__Work instructions__. Whenever a line below holds the word "List", count it once; report the total and nothing else.

******

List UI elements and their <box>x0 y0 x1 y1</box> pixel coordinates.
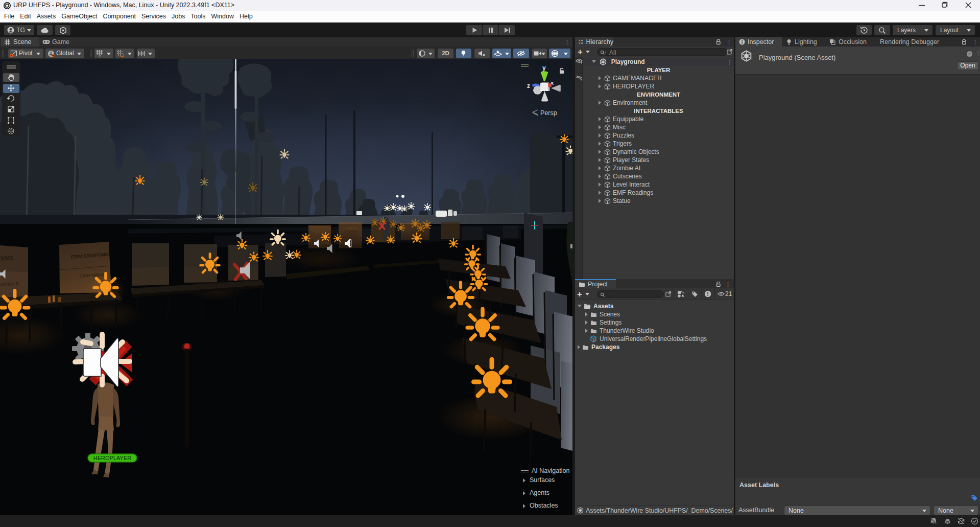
svg-text:TEMS: TEMS <box>0 255 14 262</box>
svg-text:Persp: Persp <box>540 109 557 117</box>
svg-text:?: ? <box>968 52 971 56</box>
svg-text:Y: Y <box>99 54 101 58</box>
svg-text:HEROPLAYER: HEROPLAYER <box>93 455 131 461</box>
svg-text:z: z <box>527 82 530 89</box>
svg-text:TIMED INTERACT: TIMED INTERACT <box>313 230 345 234</box>
svg-text:PAPERS: PAPERS <box>343 227 357 231</box>
svg-text:y: y <box>542 64 546 72</box>
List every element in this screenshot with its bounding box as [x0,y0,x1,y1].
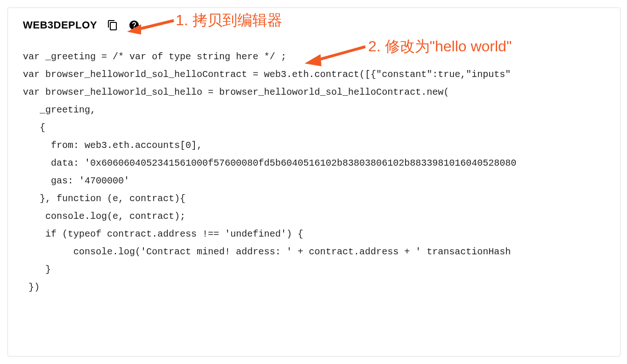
panel-header: WEB3DEPLOY [8,8,620,37]
code-line: }, function (e, contract){ [23,193,185,204]
code-line: }) [23,282,40,293]
code-line: { [23,122,45,133]
web3deploy-panel: WEB3DEPLOY var _greeting = /* var of typ… [7,7,620,357]
copy-icon[interactable] [107,19,119,31]
code-line: gas: '4700000' [23,175,129,186]
code-line: if (typeof contract.address !== 'undefin… [23,229,303,239]
code-line: } [23,264,51,275]
code-line: console.log('Contract mined! address: ' … [23,246,511,257]
help-icon[interactable] [128,19,140,31]
panel-title: WEB3DEPLOY [23,19,97,31]
code-block: var _greeting = /* var of type string he… [8,37,620,309]
code-line: var browser_helloworld_sol_hello = brows… [23,87,449,98]
code-line: from: web3.eth.accounts[0], [23,140,208,151]
code-line: console.log(e, contract); [23,211,185,222]
code-line: _greeting, [23,105,96,115]
code-line: var _greeting = /* var of type string he… [23,51,286,62]
code-line: data: '0x6060604052341561000f57600080fd5… [23,158,516,168]
code-line: var browser_helloworld_sol_helloContract… [23,69,511,80]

******

__Answer to this task__. 2